Materials and Methods: Retrospective analysis of electronic records of patients with NF1 who underwent surgery, between January/2004 and January/2009. Demographic data, physical status (ASA), NF1-related disorders, preoperative CNS imaging, type of surgery, type of regional anaesthetic technique and perioperative complications were collected.

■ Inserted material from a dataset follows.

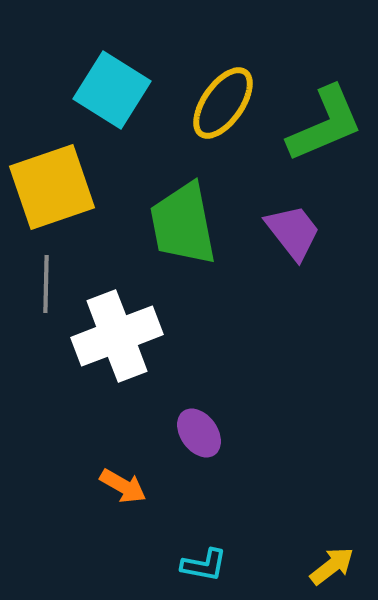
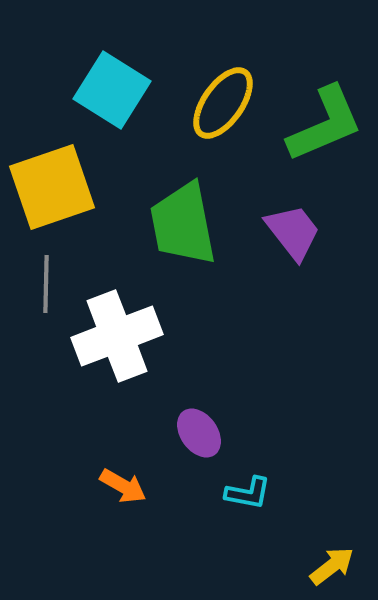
cyan L-shape: moved 44 px right, 72 px up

Results and Discussion: Twenty six patients with NF1 were scheduled for a total of 58 surgical procedures. Neuraxial anaesthesia was performed in 4 patients (6%) - 2 lumbar epidural blocks (LEB); 2 spinal blocks (SB) - and combined technique (balanced with lumbar epidural) in 1 patient. Non-elective surgery was done in 3% of cases. All patients submitted to regional anaesthesia had clinical and radiologic exclusion of intracranial and spinal lesions. Case 1: Male, 61y, ASA II, with scoliosis, BMI:21 kg/m2, submitted to bilateral inguinal hernia repair, under SB with 0,5% hyperbaric bupivacaine (15 mg) - unsuccessful blockade, requiring conversion to general anaesthesia and systemic analgesia. Case 2: Male, 73y, ASA hypertension and left branch block, BMI: 28 kg/m2, submitted to bilateral inguinal hernia repair, under SB with 0,5% hyperbaric bupivacaíne (10 mg) and fentanyl (0,02 mg) - uneventful. Case 3: Female, 27y, ASA II, nulliparous, BMI:29 kg/m2, labour analgesia with LEB with boluses of 0,2% ropivacaíne (total dose: 40 mg) - uneventful. Case 4: Female, 23y, ASA II, nulliparous, BMI: 24 kg/m2, labour analgesia with LEB with boluses of 0,25% laevobupivacaíne (total dose: 37,5 mg) - uneventful. Case 5: Male, 73y, ASA II, history of epilepsy, submitted to radical prostatectomy under combined technique with balanced general anaesthesia and LEB with 0,75% ropivacaine continuous infusion (total dose: 112,5 mg) and epidural morphine (3 mg) - uneventful.

Conclusion(s): Despite technical difficulties due to related disorders, regional anaesthesia can be safely performed in NF-1 patients, even in labour analgesia, if imagiological exclusion of central nervous system lesions is assured.